Chinese PC maker Lenovo has quietly grabbed the leadership position in the enterprise market in the country in the latest quarter, sneaking ahead of Dell and HP.
The company attributes this performance to a two-pronged strategy of going back to basics through brand-building which the company had taken for granted and aggressively chasing new clients.
For long, Lenovo was flitting between number 2, 3 and 4 slots – this is the first time Lenovo has claimed the #1 position in the enterprise segment to capture a market share of 21.8 per cent (IDC estimates; October-December quarter) at 1.2 lakh units. Dell comes second with 19.2 per cent at 1.06 lakh units. The enterprise segment comprises very large enterprises (which employ over 1,000 people), large enterprises (500-1,000 people), government and education.
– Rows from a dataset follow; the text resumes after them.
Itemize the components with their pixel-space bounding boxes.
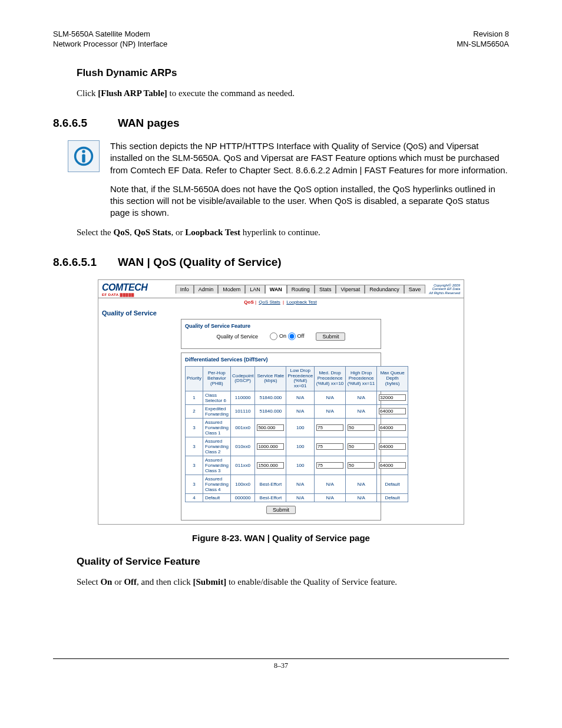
cell-high: N/A: [346, 475, 377, 493]
cell-priority: 3: [186, 456, 203, 475]
cell-rate: 51840.000: [255, 404, 286, 418]
paragraph-flush: Click [Flush ARP Table] to execute the c…: [77, 87, 509, 99]
cell-phb: Assured Forwarding Class 2: [203, 437, 230, 456]
cell-high-input[interactable]: [348, 462, 375, 469]
col-header: Codepoint (DSCP): [230, 366, 254, 391]
diffserv-submit-button[interactable]: Submit: [266, 506, 296, 514]
col-header: Service Rate (kbps): [255, 366, 286, 391]
tab-admin[interactable]: Admin: [194, 285, 219, 294]
revision: Revision 8: [457, 29, 509, 39]
cell-med[interactable]: [315, 418, 346, 437]
radio-on[interactable]: On: [270, 332, 286, 340]
cell-rate-input[interactable]: [257, 462, 284, 469]
page-number: 8–37: [53, 661, 509, 670]
tab-routing[interactable]: Routing: [287, 285, 315, 294]
cell-priority: 1: [186, 391, 203, 404]
cell-rate[interactable]: [255, 437, 286, 456]
cell-dscp: 011xx0: [230, 456, 254, 475]
cell-high: N/A: [346, 493, 377, 502]
cell-rate: Best-Effort: [255, 493, 286, 502]
feature-submit-button[interactable]: Submit: [316, 332, 345, 341]
section-title: WAN pages: [118, 117, 180, 130]
tab-modem[interactable]: Modem: [218, 285, 245, 294]
cell-dscp: 101110: [230, 404, 254, 418]
cell-low: N/A: [286, 391, 315, 404]
tab-save[interactable]: Save: [404, 285, 426, 294]
cell-low: N/A: [286, 493, 315, 502]
cell-high: N/A: [346, 391, 377, 404]
cell-priority: 2: [186, 404, 203, 418]
info-paragraph-1: This section depicts the NP HTTP/HTTPS I…: [110, 140, 509, 176]
cell-high-input[interactable]: [348, 424, 375, 431]
cell-rate[interactable]: [255, 456, 286, 475]
table-row: 2Expedited Forwarding10111051840.000N/AN…: [186, 404, 408, 418]
cell-depth-input[interactable]: [379, 394, 406, 401]
cell-depth-input[interactable]: [379, 443, 406, 450]
cell-dscp: 001xx0: [230, 418, 254, 437]
doc-number: MN-SLM5650A: [457, 39, 509, 50]
cell-med[interactable]: [315, 437, 346, 456]
cell-phb: Expedited Forwarding: [203, 404, 230, 418]
cell-high-input[interactable]: [348, 443, 375, 450]
heading-wan-qos: 8.6.6.5.1 WAN | QoS (Quality of Service): [53, 256, 509, 269]
table-row: 4Default000000Best-EffortN/AN/AN/ADefaul…: [186, 493, 408, 502]
cell-med-input[interactable]: [316, 462, 343, 469]
cell-high[interactable]: [346, 418, 377, 437]
cell-priority: 3: [186, 475, 203, 493]
tab-wan[interactable]: WAN: [265, 285, 287, 294]
cell-depth[interactable]: [377, 456, 408, 475]
cell-dscp: 000000: [230, 493, 254, 502]
cell-high[interactable]: [346, 437, 377, 456]
cell-dscp: 100xx0: [230, 475, 254, 493]
subnav-loopback[interactable]: Loopback Test: [286, 299, 316, 305]
cell-med: N/A: [315, 475, 346, 493]
cell-depth[interactable]: [377, 418, 408, 437]
cell-depth-input[interactable]: [379, 462, 406, 469]
subnav-qos[interactable]: QoS: [244, 299, 253, 305]
tab-stats[interactable]: Stats: [315, 285, 336, 294]
cell-rate-input[interactable]: [257, 424, 284, 431]
copyright: Copyright© 2009 Comtech EF Data All Righ…: [429, 284, 460, 295]
cell-depth[interactable]: [377, 391, 408, 404]
cell-med-input[interactable]: [316, 424, 343, 431]
radio-off[interactable]: Off: [288, 332, 305, 340]
col-header: High Drop Precedence (%full) xx=11: [346, 366, 377, 391]
cell-depth[interactable]: [377, 404, 408, 418]
diffserv-table: PriorityPer-Hop Behavior (PHB)Codepoint …: [185, 366, 408, 502]
info-callout: This section depicts the NP HTTP/HTTPS I…: [53, 140, 509, 219]
cell-dscp: 110000: [230, 391, 254, 404]
cell-phb: Assured Forwarding Class 4: [203, 475, 230, 493]
diffserv-heading: Differentiated Services (DiffServ): [185, 357, 377, 363]
cell-depth: Default: [377, 475, 408, 493]
cell-med-input[interactable]: [316, 443, 343, 450]
cell-rate-input[interactable]: [257, 443, 284, 450]
cell-low: N/A: [286, 475, 315, 493]
sub-nav: QoS | QoS Stats | Loopback Test: [98, 298, 464, 307]
cell-depth-input[interactable]: [379, 408, 406, 414]
cell-phb: Class Selector 6: [203, 391, 230, 404]
cell-low: N/A: [286, 404, 315, 418]
panel-title-qos: Quality of Service: [98, 307, 464, 319]
tab-info[interactable]: Info: [176, 285, 194, 294]
cell-priority: 3: [186, 418, 203, 437]
cell-high[interactable]: [346, 456, 377, 475]
heading-qos-feature: Quality of Service Feature: [77, 556, 509, 568]
tab-vipersat[interactable]: Vipersat: [336, 285, 365, 294]
table-row: 1Class Selector 611000051840.000N/AN/AN/…: [186, 391, 408, 404]
cell-med[interactable]: [315, 456, 346, 475]
section-number: 8.6.6.5.1: [53, 256, 118, 269]
figure-caption: Figure 8-23. WAN | Quality of Service pa…: [53, 533, 509, 543]
tab-redundancy[interactable]: Redundancy: [365, 285, 404, 294]
tab-lan[interactable]: LAN: [245, 285, 265, 294]
cell-depth: Default: [377, 493, 408, 502]
cell-med: N/A: [315, 493, 346, 502]
subnav-qos-stats[interactable]: QoS Stats: [259, 299, 280, 305]
cell-depth[interactable]: [377, 437, 408, 456]
cell-med: N/A: [315, 391, 346, 404]
cell-rate[interactable]: [255, 418, 286, 437]
feature-label: Quality of Service: [217, 334, 259, 340]
cell-rate: Best-Effort: [255, 475, 286, 493]
heading-flush-arps: Flush Dynamic ARPs: [77, 67, 509, 79]
col-header: Priority: [186, 366, 203, 391]
cell-depth-input[interactable]: [379, 424, 406, 431]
Lenovo's enterprise offerings consists of the ThinkPad range of laptops and the ThinkCentre desktops – ‘Think' came from the IBM stable after Lenovo's acquisition of IBM's PC business in 2005.
“In the last few years, we had taken our biggest strength in the corporate segment – the ThinkPad brand – for granted, assuming all our customers knew about it. But some of the customers were actually hesitating to give us a premium. Lenovo's corporate range is priced 15 per cent higher than competition, due to high design features and R&D costs. Some customers were even giving us a 20 per cent premium,” says Mr Rahul Agarwal, Executive Director – Commercial Business.
Brand Thinkpad
So, it was really important to communicate to the market about the ThinkPad brand, the product features, and why paying a premium was important. In the last one year, Lenovo has been focussing on evangelising the product not just to customers and resellers but also to its salesforce. “A big effort has gone into training our salesforce through presentations, brochures, video links and demos.”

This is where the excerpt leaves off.